Analyzing access_log using the command line

In this article I show how to generate the graph above using general unix command line tools including gnuplot. There are many dedicated tools available for analyzing "NCSA combined" format web server logs, but I find using the command line tools like grep and gnuplot for example, more powerful, flexible and easier to use.

Note analysing web server logs can be better than using client side tools like google analytics for example, because some people disable (analytics) javascript, or directly download files not containing javascript like images and scripts etc. Also, requiring the user's system to make a separate request to the google analytics site slows things down for them. However client side tools may seldom be more accurate in the presence of caching.

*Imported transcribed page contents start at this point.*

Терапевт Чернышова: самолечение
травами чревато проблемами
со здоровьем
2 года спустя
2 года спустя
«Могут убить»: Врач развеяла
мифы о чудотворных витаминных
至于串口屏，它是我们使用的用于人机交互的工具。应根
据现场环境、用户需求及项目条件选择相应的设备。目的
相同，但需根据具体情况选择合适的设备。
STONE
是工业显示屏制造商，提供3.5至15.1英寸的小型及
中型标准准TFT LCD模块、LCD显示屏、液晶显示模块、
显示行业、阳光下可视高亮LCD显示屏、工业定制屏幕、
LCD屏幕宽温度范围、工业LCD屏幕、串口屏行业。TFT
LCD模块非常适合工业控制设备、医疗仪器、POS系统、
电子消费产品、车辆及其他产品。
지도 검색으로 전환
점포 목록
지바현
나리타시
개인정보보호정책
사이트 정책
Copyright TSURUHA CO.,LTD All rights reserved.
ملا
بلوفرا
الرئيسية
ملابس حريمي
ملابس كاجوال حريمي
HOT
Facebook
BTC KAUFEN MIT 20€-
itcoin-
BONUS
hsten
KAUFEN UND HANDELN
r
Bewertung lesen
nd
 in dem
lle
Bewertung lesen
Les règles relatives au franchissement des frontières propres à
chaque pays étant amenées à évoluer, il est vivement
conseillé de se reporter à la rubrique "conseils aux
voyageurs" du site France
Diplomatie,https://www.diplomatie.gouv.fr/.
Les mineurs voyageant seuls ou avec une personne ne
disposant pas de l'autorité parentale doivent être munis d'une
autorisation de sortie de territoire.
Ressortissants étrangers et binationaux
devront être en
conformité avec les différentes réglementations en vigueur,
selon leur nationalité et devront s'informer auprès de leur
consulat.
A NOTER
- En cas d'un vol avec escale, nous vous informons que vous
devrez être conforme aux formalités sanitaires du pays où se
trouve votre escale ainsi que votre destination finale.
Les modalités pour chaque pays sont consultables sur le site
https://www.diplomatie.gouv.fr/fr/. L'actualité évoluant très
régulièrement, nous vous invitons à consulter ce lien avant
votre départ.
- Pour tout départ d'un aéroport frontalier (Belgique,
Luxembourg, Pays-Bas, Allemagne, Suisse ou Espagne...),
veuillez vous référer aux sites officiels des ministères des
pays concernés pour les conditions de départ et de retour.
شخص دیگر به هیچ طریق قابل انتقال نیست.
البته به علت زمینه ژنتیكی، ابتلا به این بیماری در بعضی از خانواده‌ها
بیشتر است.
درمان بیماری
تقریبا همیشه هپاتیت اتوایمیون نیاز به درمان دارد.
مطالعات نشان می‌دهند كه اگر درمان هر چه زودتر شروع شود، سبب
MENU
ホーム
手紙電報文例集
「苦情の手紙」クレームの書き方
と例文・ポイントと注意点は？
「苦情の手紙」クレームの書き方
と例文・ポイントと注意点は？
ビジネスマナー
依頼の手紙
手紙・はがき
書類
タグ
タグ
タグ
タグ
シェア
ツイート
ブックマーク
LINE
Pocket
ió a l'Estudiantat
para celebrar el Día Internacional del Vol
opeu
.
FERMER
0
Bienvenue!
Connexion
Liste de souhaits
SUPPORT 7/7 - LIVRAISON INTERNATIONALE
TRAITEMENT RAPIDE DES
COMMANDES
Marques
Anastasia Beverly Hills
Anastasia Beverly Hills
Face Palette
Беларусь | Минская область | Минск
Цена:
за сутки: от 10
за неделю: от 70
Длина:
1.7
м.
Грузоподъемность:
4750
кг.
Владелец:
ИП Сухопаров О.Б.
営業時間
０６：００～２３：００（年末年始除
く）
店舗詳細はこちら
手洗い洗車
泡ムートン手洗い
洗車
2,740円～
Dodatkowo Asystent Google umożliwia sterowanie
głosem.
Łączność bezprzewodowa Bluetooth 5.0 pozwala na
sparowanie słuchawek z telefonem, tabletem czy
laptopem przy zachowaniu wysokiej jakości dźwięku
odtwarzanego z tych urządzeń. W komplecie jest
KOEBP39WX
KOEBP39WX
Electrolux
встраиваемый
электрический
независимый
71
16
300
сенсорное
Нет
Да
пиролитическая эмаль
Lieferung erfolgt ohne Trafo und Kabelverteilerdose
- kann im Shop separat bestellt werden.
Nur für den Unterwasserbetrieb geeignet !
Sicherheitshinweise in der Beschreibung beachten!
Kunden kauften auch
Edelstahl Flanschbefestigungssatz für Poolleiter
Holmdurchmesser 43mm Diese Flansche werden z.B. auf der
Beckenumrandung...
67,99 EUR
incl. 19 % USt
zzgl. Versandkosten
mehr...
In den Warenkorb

I'll just give some quick comments here on the pixelbeat.org traffic depicted above. One can see the traffic reduction every weekend and at xmas, but the general trend of the graph is upward which I attribute to the increasing amount of content here, but mostly due to the increasing popularity of linux, which is great to see. It's also worth noting that the web server has been working every day for at least 6 years. Thanks Paul!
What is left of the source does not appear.